#### What to do
Using the data below, reproduce exactly the lines from the line with "Политика конфиденциальности (108, 2563)" to the line with "Dismiss (590, 1719)", both included; pictures must be dropped.

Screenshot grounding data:
═══

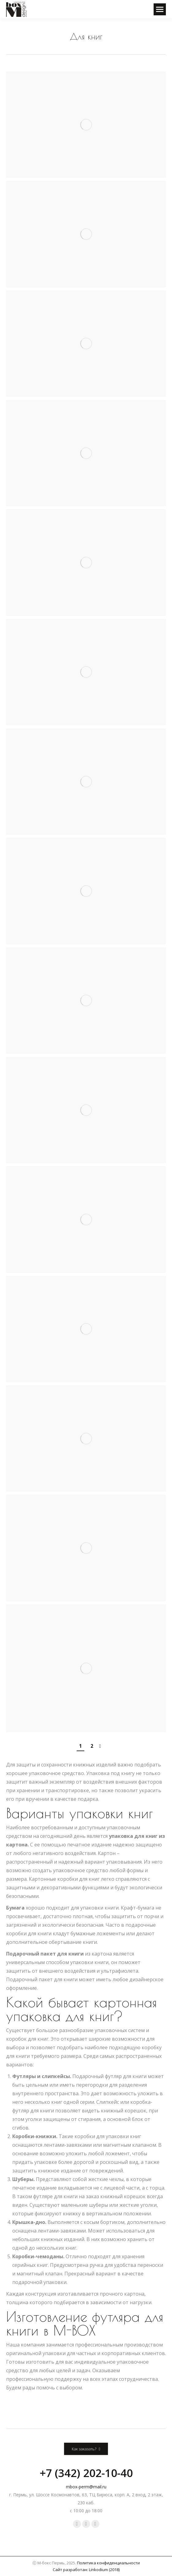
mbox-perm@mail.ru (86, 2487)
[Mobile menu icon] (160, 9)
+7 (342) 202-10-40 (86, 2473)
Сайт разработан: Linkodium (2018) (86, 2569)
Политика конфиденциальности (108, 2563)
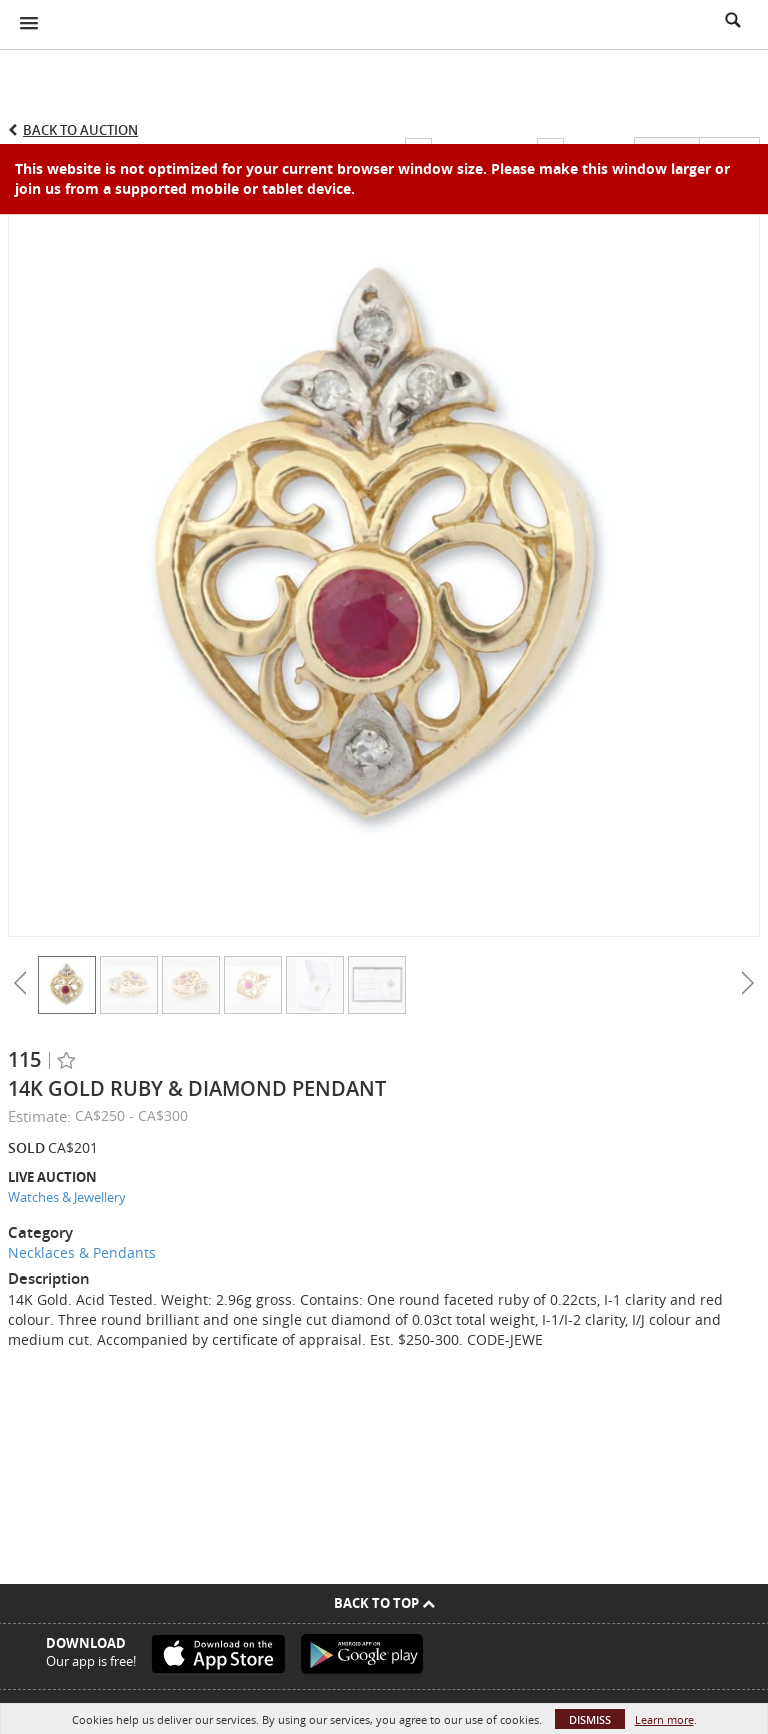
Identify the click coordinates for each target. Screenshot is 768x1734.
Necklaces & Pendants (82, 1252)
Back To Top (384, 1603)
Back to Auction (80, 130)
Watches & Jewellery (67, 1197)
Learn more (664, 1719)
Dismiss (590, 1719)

═══

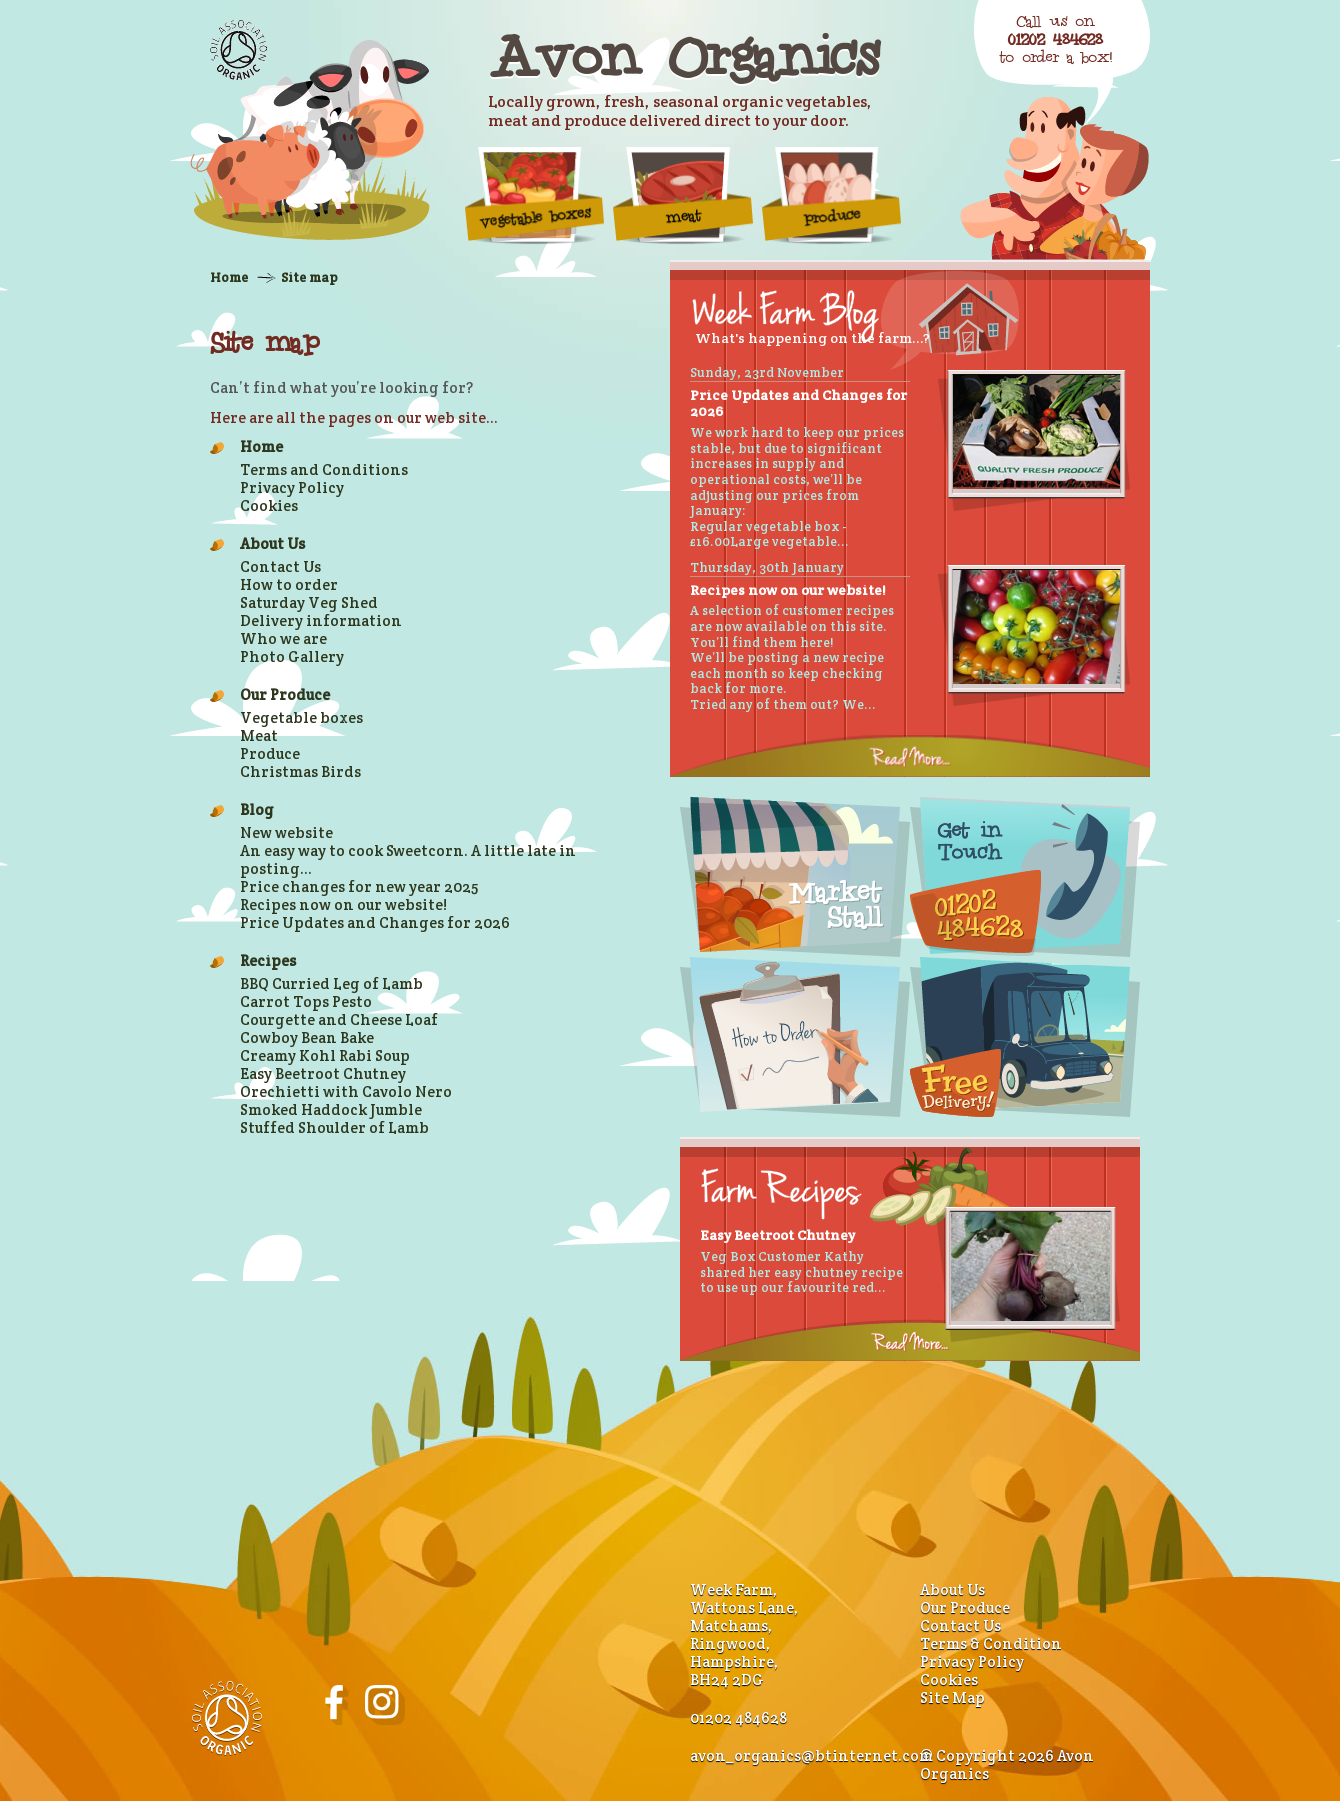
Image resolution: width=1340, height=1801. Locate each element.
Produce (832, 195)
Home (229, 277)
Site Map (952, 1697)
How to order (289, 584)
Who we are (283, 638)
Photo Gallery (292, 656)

═══

#### Solved problem
Политика конфиденциальности (108, 2563)
Identify the click coordinates for each target. Screenshot is 768x1734.
Necklaces & Pendants (82, 1252)
Back To Top (384, 1603)
Back to Auction (80, 130)
Watches & Jewellery (67, 1197)
Learn more (664, 1719)
Dismiss (590, 1719)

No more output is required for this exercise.